絶対高さ制限
用途地域と敷地条件から、建てられる建物の高さの上限を確認します。
絶対高さ制限ツール
計算式と考え方
建物の高さは複数の制限のうち最も厳しいものが適用されます。第一種低層住居専用地域では絶対高さ制限として10mまたは12mが定められます。道路斜線制限は「(前面道路の幅員 + 後退距離×2)× 勾配」で求め、幅員4m・後退1m・住居系の勾配1.25なら7.5mです。北側斜線制限は、低層住居専用地域では「5m + 北側境界までの距離×1.25」で、距離3mなら8.75mになります。この例では道路斜線の7.5mが最も厳しく、これが上限になります。基礎の高さ0.5mを引いた7.0mを階高2.9mで割ると2階建てという計算です。
主な高さ制限
| 絶対高さ制限 | 低層住居専用地域で10mまたは12m。都市計画で定まる |
|---|---|
| 道路斜線制限 | 前面道路の幅員に応じた勾配。後退により緩和される |
| 北側斜線制限 | 北側の隣地への日照を確保する。住居系の地域に適用 |
| 隣地斜線制限 | 20mまたは31mを超える部分に適用。低層では絶対高さが先に効く |
絶対高さ制限の詳しい解説
建築物の高さは、複数の異なる目的を持つ制限によって規定されます。それぞれが独立して適用され、そのうち最も厳しいものが実際の上限となります。したがって、1つの制限だけを確認して計画を進めると、後から別の制限に抵触することになります。絶対高さ制限は、低層の住宅地の環境を保つために設けられた規定です。第一種と第二種の低層住居専用地域において、10mまたは12mという上限が都市計画で定められます。この制限により、これらの地域では実質的に3階建てまでとなり、街並みの統一が保たれます。この上限は敷地の条件によらず一律に適用されるため、最も分かりやすい制限といえます。道路斜線制限は、道路の採光と通風を確保するための規定です。前面道路の反対側の境界線から、一定の勾配で引いた斜線の内側に建物を収める必要があります。この制限は道路が狭いほど厳しくなりますが、建物を道路から後退させることで緩和されます。後退した距離の分だけ、斜線の起点が道路の反対側にずれるという扱いになり、後退距離の2倍相当の緩和が得られます。北側斜線制限は、北側の隣地の日照を確保するための規定です。住居系の用途地域に適用され、北側の境界線から一定の高さと勾配で引いた斜線の内側に収める必要があります。低層住居専用地域では起点が5m、中高層住居専用地域では10mと定められています。この制限により、南北に細長い敷地では北側の建物の高さが大きく制限されます。これらに加えて、日影規制、高度地区、地区計画といった制限が重ねて適用される場合があります。特に高度地区は自治体が独自に定めるもので、国の基準より厳しい制限が課されることがあります。また、地区計画により、建物の高さ、壁面の位置、屋根の形状まで細かく定められている地域もあります。設計にあたっては、これらすべてを確認する必要があり、自治体の窓口での事前相談が実務上の標準的な進め方になります。制限を緩和する規定も存在します。天空率による検討では、斜線制限による形態規制の代わりに、実際の採光と通風の確保度合いを数値で評価する方法が認められています。この手法により、斜線制限を超える形状でも、同等の環境が確保されることを示せば建築が可能になります。
業界・現場での使い方
土地の検討
用途地域と敷地条件から建てられる高さを把握します。
設計の初期検討
どの制限が最も厳しいかを特定します。
階数の見積
高さの上限から確保できる階数を確認します。
よくある間違い・注意点
- 1つの制限だけを確認する — 複数の制限のうち最も厳しいものが適用されます。すべての確認が必要です。

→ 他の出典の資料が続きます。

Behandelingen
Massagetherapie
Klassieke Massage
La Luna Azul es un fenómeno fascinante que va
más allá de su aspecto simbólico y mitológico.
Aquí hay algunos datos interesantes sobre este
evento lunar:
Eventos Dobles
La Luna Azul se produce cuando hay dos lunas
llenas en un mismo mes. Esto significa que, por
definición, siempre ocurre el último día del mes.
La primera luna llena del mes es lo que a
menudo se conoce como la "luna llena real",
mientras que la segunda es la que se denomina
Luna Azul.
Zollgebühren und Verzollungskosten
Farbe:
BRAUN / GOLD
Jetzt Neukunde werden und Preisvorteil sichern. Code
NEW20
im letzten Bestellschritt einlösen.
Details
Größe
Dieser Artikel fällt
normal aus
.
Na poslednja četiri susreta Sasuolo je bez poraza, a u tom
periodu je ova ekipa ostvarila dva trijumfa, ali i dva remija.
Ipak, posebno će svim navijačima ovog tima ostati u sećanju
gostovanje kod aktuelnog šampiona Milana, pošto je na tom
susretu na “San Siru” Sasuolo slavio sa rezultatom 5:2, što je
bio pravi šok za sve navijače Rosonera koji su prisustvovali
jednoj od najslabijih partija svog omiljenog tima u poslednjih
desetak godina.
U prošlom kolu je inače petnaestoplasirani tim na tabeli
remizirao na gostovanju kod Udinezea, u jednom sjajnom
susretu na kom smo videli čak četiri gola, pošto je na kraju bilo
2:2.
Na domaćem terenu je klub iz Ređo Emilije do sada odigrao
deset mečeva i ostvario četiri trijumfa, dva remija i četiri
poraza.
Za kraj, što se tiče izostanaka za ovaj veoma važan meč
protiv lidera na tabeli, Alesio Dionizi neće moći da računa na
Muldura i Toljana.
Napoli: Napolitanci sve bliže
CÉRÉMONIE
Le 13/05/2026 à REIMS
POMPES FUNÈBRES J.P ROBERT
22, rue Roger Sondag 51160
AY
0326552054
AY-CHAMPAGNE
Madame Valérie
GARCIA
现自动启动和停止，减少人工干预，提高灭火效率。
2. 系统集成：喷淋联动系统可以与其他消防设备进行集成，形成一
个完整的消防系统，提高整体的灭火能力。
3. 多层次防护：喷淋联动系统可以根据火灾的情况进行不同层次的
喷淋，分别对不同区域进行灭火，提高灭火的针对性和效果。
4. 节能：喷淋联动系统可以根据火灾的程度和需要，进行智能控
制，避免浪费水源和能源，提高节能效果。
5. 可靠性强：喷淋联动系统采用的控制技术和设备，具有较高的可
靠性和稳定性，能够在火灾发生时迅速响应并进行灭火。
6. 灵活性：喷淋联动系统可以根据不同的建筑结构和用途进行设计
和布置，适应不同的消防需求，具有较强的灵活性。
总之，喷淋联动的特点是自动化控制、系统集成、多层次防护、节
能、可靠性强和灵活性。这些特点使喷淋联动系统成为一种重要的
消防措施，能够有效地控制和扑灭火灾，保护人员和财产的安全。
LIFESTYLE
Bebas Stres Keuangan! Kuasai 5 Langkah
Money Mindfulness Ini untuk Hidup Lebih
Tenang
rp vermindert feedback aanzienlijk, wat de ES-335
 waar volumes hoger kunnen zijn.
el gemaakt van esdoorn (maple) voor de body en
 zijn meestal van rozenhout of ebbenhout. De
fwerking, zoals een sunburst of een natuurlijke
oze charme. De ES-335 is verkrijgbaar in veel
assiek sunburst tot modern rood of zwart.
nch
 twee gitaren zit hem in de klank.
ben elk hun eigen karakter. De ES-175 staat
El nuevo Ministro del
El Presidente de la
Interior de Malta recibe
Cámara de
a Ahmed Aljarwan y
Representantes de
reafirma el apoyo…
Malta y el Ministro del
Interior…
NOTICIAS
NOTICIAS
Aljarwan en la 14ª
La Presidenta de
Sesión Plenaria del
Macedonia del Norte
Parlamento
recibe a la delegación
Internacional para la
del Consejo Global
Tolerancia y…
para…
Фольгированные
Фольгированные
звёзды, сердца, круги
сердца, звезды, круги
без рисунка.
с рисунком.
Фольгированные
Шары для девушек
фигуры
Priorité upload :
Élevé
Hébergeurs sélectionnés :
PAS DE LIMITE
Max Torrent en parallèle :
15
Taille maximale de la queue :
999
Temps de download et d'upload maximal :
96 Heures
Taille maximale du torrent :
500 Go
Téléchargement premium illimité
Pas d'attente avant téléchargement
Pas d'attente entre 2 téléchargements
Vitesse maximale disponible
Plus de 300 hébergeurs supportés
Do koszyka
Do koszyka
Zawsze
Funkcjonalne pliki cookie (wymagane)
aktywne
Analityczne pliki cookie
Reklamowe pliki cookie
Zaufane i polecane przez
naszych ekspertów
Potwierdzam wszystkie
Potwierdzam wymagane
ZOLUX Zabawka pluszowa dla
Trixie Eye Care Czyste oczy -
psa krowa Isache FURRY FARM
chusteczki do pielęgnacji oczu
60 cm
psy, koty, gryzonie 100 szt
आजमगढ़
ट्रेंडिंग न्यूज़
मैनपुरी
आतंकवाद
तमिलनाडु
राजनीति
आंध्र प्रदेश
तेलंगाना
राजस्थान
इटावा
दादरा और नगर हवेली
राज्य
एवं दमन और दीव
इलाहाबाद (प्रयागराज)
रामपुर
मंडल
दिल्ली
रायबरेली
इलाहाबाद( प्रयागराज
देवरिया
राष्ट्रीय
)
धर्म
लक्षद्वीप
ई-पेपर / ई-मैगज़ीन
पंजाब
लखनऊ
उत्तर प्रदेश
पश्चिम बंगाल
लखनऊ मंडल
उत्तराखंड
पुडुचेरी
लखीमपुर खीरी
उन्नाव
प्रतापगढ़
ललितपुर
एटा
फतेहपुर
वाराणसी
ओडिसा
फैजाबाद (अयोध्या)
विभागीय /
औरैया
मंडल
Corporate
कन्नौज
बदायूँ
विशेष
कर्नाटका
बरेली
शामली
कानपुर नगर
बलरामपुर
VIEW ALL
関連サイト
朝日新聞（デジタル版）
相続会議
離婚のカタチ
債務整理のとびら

- 自治体独自の規制を見落とす — 高度地区や地区計画により国の基準より厳しい制限がある場合があります。
- 後退による緩和を活用しない — 道路斜線は後退距離の2倍相当が緩和されます。配置の工夫で高さを確保できます。
関連する規格・法規
- 建築基準法
- 建築士法
※本ツールは公的基準に基づく参考計算です。実際の設計・施工・法令適用は最新の告示・規格および所轄官庁の判断に従ってください。
よくある質問(FAQ)
絶対高さ制限はどこに適用されますか?
第一種と第二種の低層住居専用地域です。10mまたは12mが都市計画で定められます。
道路斜線の緩和とは?
建物を道路から後退させると、その距離の2倍相当だけ斜線の起点がずれ、高さを確保できます。
天空率とは何ですか?
斜線制限の代わりに、採光と通風の確保度合いを数値で評価する手法です。